Tuesday, November 27, 2018

COISAS QUE ACONTECEM COMIGUINHO (por Germano Quaresma)



Chove de fato a cântaros na minha hortinha, e é por conta disso que eu, a princípio, julgava mais um presente/armadilha de Eros o fato de moça tão bela tomar assento ao meu lado naquele avião voltando de Salvador. Feitas as concessões de estilo, um sorriso acolhedor e meio tímido, pra que ela não visse ali um velho tarado, também retribuiu o sorriso e fechou-se em copas, de modo não visse eu ali uma oferecida. Protocolo feito, calados ouvimos a preleção da aeromoça, que nos convidava a eventualmente operar a porta de emergência. Foi quando a baianidade falou, um riso gostoso em minha direção, a mão no meu braço, Tamo lascado, espero que a gente não tenha que operar isso, Será doce morrer do teu lado. Fechou a cara de novo, pedi desculpas, Brincadeirinha, recolhemos.

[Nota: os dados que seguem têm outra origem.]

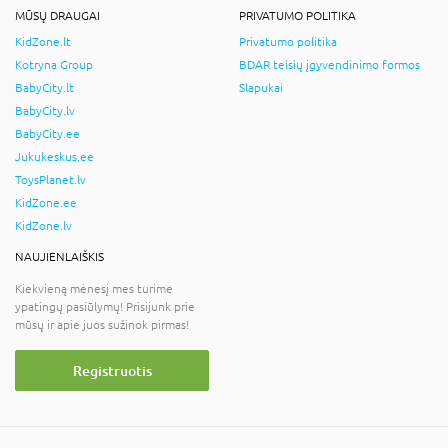
MŪSŲ DRAUGAI
PRIVATUMO POLITIKA
KidZone.lt
Privatumo politika
Kotryna Group
BDAR teisių įgyvendinimo formos
BabyCity.lt
Slapukai
BabyCity.lv
BabyCity.ee
Jukukeskus.ee
ToysPlanet.lv
KidZone.ee
KidZone.lv
NAUJIENLAIŠKIS
Kiekvieną mėnesį mes turime
ypatingų pasiūlymų! Prisijunk prie
mūsų ir apie juos sužinok pirmas!
Registruotis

Veio lanchinho da Azul, comi as balinha de goma tudo, ela sacou um livro. Bisbilhotei de rabo d'olho, livro de poesia, um poeta da moda que vai até na Fátima Bernardes. Sem sarcasmos, que seriam fatais ali, demonstrei interesse e falei-me também poeta. Qual livro o senhor escreveu, Senhor tá no céu, tenho é vários, mas poesia tem o Comédia de Alissia Bloom, Ai, que legal, Obrigado.

Conversa fluiu, contou sua vida: recém viúva, perdera o marido numa morte súbita, muito chocada, não chegaram a ter filhos. Contei meus desastres sentimentais, minha busca por não sei o quê, parecíamos irmãos a dada altura, e olha que íamos bem alto, além dos nimbos.

A um momento falou que desejava filhos e um novo amor. Tomado da dor da verdade, fiz-lhe saber-me avô já, e vasectomizado. E foi ali que senti, para aquela jovem viúva, ser eu apenas um bondoso frade mendicante. Don Fray Luiz de Atahualpa.

Em Campinas despedimo-nos com um beijo casto, prometendo nos escrevermos. Foi tudo muito rápido, não nos dissemos os nomes. Era tarde, peguei o ônibus da Azul pra um aeroporto em Sampa, onde cheguei à uma de uma manhã sem ônibus pra casa.

No guichê, onde fui saber um jeito de voltar, a jovem mãe índia chorava ao lado de sua menina. Moço, eu também perdi o ônibus pra Santos, meu marido foi ali ver. Em breve chegava o marido, frustrado com a frieza paulistana, que ignorava seu desespero de passar a noite perdido com a família sem saber voltar. Ficamos logo amigos, botei-os no táxi em que eu já ia pro terminal Jabaquara à busca de uma lotação pra praia.

Eram de Marabá, passaram dias em Santos nalgum parente, voltavam ao Pará mas perderam o voo. Eu mesmo, senhor, durmo em qualquer lugar, mas será que esse povo não vê que estou com mulher e uma filha pequena, Não, meu filho, não vê. Amor em São Paulo é artigo de luxo.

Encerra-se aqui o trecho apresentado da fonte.